A few international comparisons show how out of kilter Scottish local government really has become. Norway (with a population like Scotland of around five million) has 19 counties, each with an elected county council, and 431 municipalities responsible for primary and secondary education, outpatient health, senior citizen and social services, unemployment, planning, economic development and roads. The average Norwegian municipality has 12,500 people – the average Scottish council serves 162,500.
Finland, (with a dispersed population of five million) has 19 regions, plus the autonomous region of Åland, and 348 local authorities. Sweden has 21 counties (with 20 elected councillors apiece), two regions and 289 municipalities, plus autonomous Gotland. Denmark has 14 counties, 275 local authorities (each with between 9 and 31 elected members). Iceland, with a population of just over 300,000, has eight regions and 79 municipalities (with between 3 and 27 elected councillors).

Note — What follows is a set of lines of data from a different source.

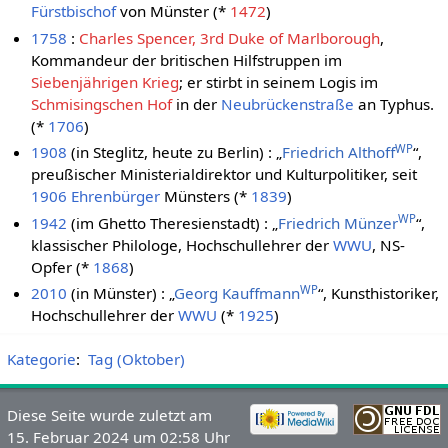
Fürstbischof
von Münster (*
1472
)
1758
:
Charles Spencer, 3rd Duke of Marlborough
,
Kommandeur der britischen Hilfstruppen im
Siebenjährigen Krieg
; er stirbt in seinem Logis im
Schmisingschen Hof
in der
Neubrückenstraße
an Typhus.
(*
1706
)
WP
1908
(in Steglitz, heute zu Berlin) : „
Friedrich Althoff
“,
preußischer Ministerialdirektor und Kulturpolitiker, seit
1906
Ehrenbürger
Münsters (*
1839
)
WP
1942
(im Ghetto Theresienstadt) : „
Friedrich Münzer
“,
klassischer Philologe, Hochschullehrer der
WWU
, NS-
Opfer (*
1868
)
WP
2010
(in Münster) : „
Georg Kauffmann
“, Kunsthistoriker,
Hochschullehrer der
WWU
(*
1925
)
Kategorie
:
Tag (Oktober)
Diese Seite wurde zuletzt am
15. Februar 2024 um 02:58 Uhr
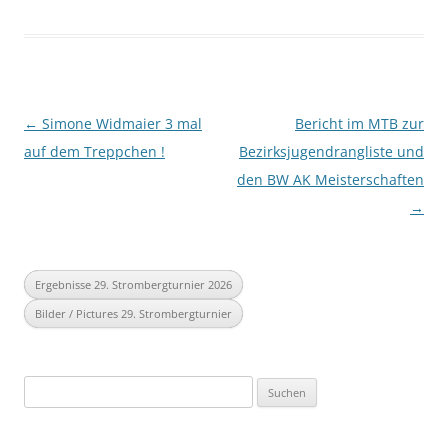
Beitragsnavigation
←
Simone Widmaier 3 mal
Bericht im MTB zur
auf dem Treppchen !
Bezirksjugendrangliste und
den BW AK Meisterschaften
→
Ergebnisse 29. Strombergturnier 2026
Bilder / Pictures 29. Strombergturnier
Suchen
nach:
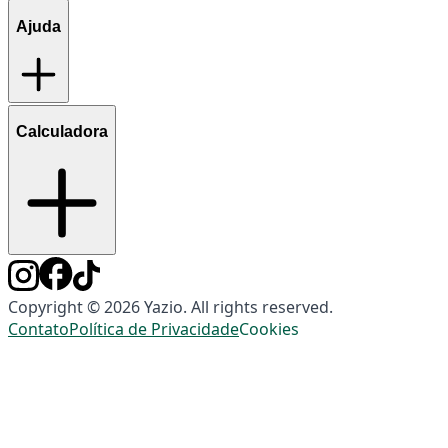
Ajuda
Calculadora
Copyright © 2026 Yazio. All rights reserved.
Contato
Política de Privacidade
Cookies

Baden-Württemberg in southern Germany, with twice the population of Scotland, has a total of nearly 24,000 elected representatives against Scotland’s total of 1,416
Devolved governments elsewhere also have more local elected representatives. Baden-Württemberg, in southern Germany, with twice the population of Scotland, has 1,101 communes, each with an elected mayor and an elected council (20,000 councillors in total), plus 35 districts or boroughs (another 2,380 elected members), an elected regional assembly for Greater Stuttgart (since 1994 – with another 93 elected members) and the Baden-Württemberg Land (State) Parliament itself with 138 elected members, plus 84 members of the Bundestag in Berlin and 12 MEPs. That’s a total of nearly 24,000 elected representatives against Scotland’s total of 1,416.
Even centralist France has 22 regions, 96 départements and 36,000 communes with an average population of just 380 – all with elected members – likewise the federal Swiss with 7.6 million people served by 23 cantons and 2,900 communes (average population 2,600). As the political scientist (and occasional contributor to the
Scottish Left Review) Michael Keating summed up, the present system of Scottish local government gives Scotland “the largest average population per basic unit of local government of any developed country”.